What all dogmatic positions can do. Stifle thought, progress, discussion, etc.
What effect would they take on society if a term is misused in such an example?
It's not that the term itself is "misused". That happens all the time and words change. The issue is the rationale for the two problems I've discussed. Theological debates inform public policy, culture and cultural progress, education, etc. So, for example, when theists claim that the difference between them and atheists is simply that they both belief something about god, it just happens to be different beliefs, they are wrong. It is this kind of justification that is used to defend practices and policies I don't agree with and is similar in many respects to defenses of teaching creationism in school.
Likewise, the rejoinder that atheism is simply some default position that involves no belief claims is flawed too. Instead of promoting the differences between belief that X exists and belief that X does not, and why these make the claim that atheists and theists simply have differing beliefs about god, the response is to claim that atheism is a lack of belief. Rather than responding with logical arguments about the invalidity of the claim, an invalid rejoinder is offered. Such tactics in debates and discussions hamper and hinder rather than help.
The problems I have been discussing here are less about definitions in and of themselves but about both the justification for (or against) them and whether or not their interpretations make sense. This thread involves ascribing as a natural state to human beings something I believe cannot be said of them. Muslims make the same claim and I would argue here too. I find that the term atheism is an important one so long as policies and cultures all over the world are influenced by theists and theistic beliefs. Atheism is a label (and like all labels involves some ambiguity and vagueness) that is useful to inform discussions vital to sociocultural issues. Calling rocks and babies and anything else that has no belief about gods as well as those who believe god doesn't exist but claim that phrasing this differently somehow makes the "lack any belief" the way a baby does makes atheism meaningless. Same with defining it as "not a theist". If I like a lot of what a self-described atheist politician seems to represent things I like, and so I vote for her, I'd be pretty upset to find out that she is a scientologist. The fact that scientologists don't call the immortal, omniscient entities they believe in aren't gods but forms of humans and a "supreme being".
just because someone is professed an atheist although lacking the idea of theism
It is impossible to be a professed atheist (unless one has no idea what the word means) and lack the idea of theism.
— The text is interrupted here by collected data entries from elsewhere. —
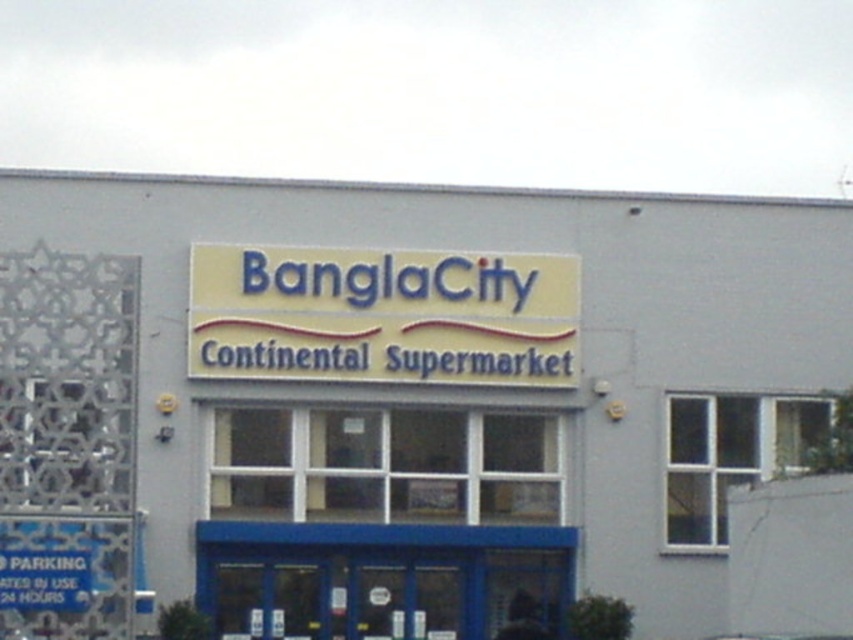 Question: Is white matte sign at center to the left of yellow matte sign at center from the viewer's perspective?

Choices:
 (A) no
 (B) yes

Answer: (A)

Question: From the image, what is the correct spatial relationship of white matte sign at center in relation to yellow matte sign at center?

Choices:
 (A) right
 (B) left

Answer: (A)

Question: Which of the following is the closest to the observer?

Choices:
 (A) (476, 612)
 (B) (358, 330)

Answer: (B)

Question: Can you confirm if white matte sign at center is bigger than yellow matte sign at center?

Choices:
 (A) no
 (B) yes

Answer: (B) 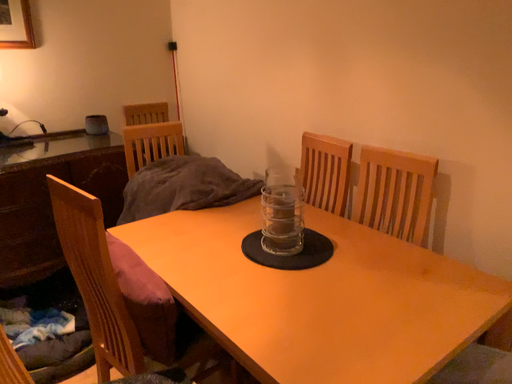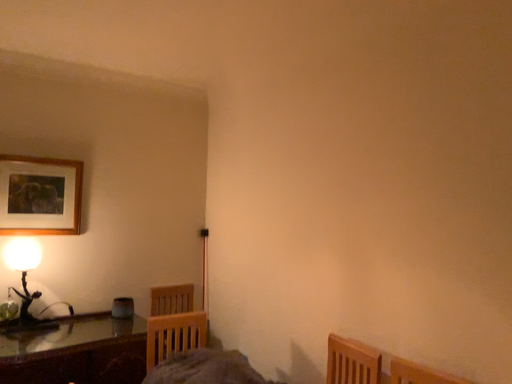 Question: How did the camera likely rotate when shooting the video?

Choices:
 (A) rotated downward
 (B) rotated upward

Answer: (B) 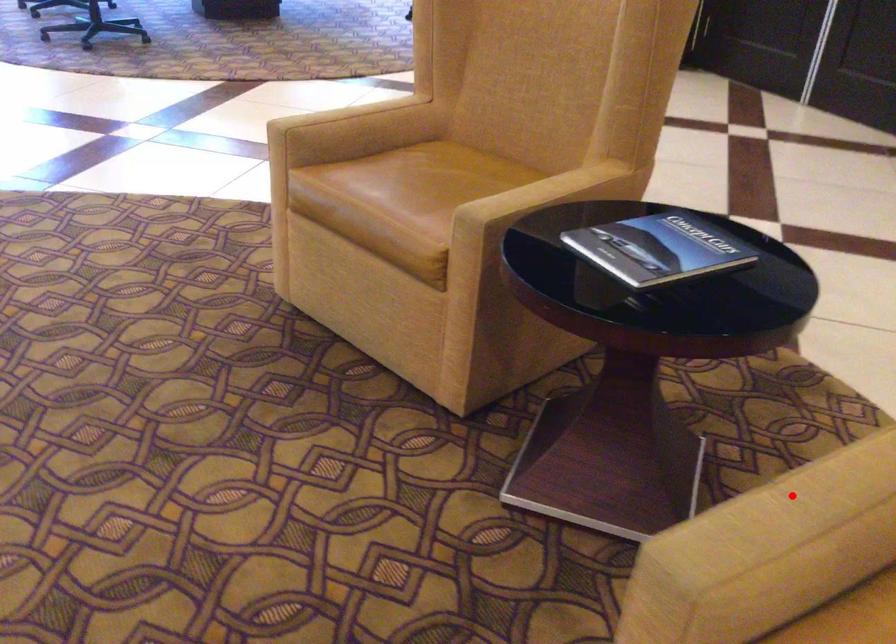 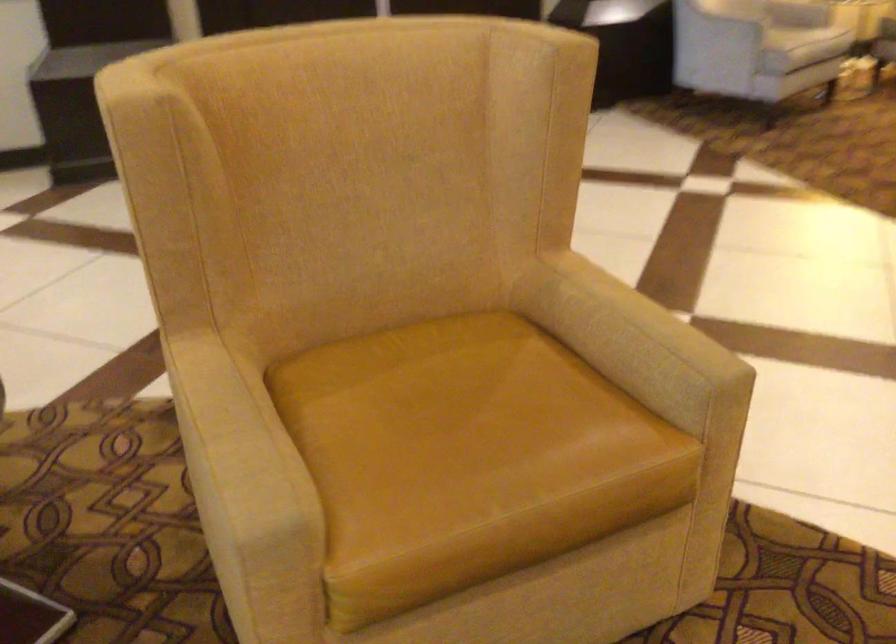 In the second image, find the point that corresponds to the highlighted location in the first image.

(235, 435) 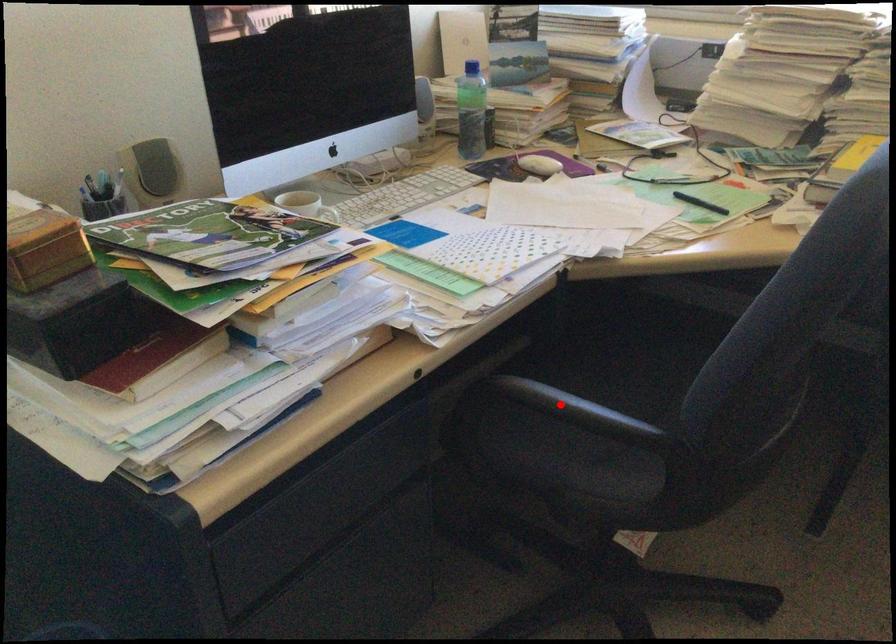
One of the reasons this is true is related to why this issue is important, IMO. Concepts do not exist in isolation and neither do the words we use for them. One doesn't need a word to have a concept of not being a theist or for believing god doesn't exist (the converse is not true- to have a word one must have a concept). Concepts like war are defined at least in part by their relation to peace, soldiers, weapons, etc. The concept of war today is not that of a thousand years ago in part because we associate with it things like bombs, tanks, machine guns, etc. Making "atheism" devoid of any practical meaning has implications for the words it relates to, as these are all defined in part, just like atheism, by the relations between them and atheism.
But there isn't going to be a worldview or ideology in the mind a newborn as there is no concept.
That's true. But we ascribing to a newborn what
is a worldview. By doing so we make the term corresponding to it useless and by extension the create problems with the use of terms relating to it. This has already happened, as many an atheist could have been perfectly described by the term agnostic were it not for attempts to redefine atheism as including non-commitment.
But someone cannot believe in "God" unless there is some sort of concept of it.
I agree. And babies have no concept of god. People who describe themselves as atheists do.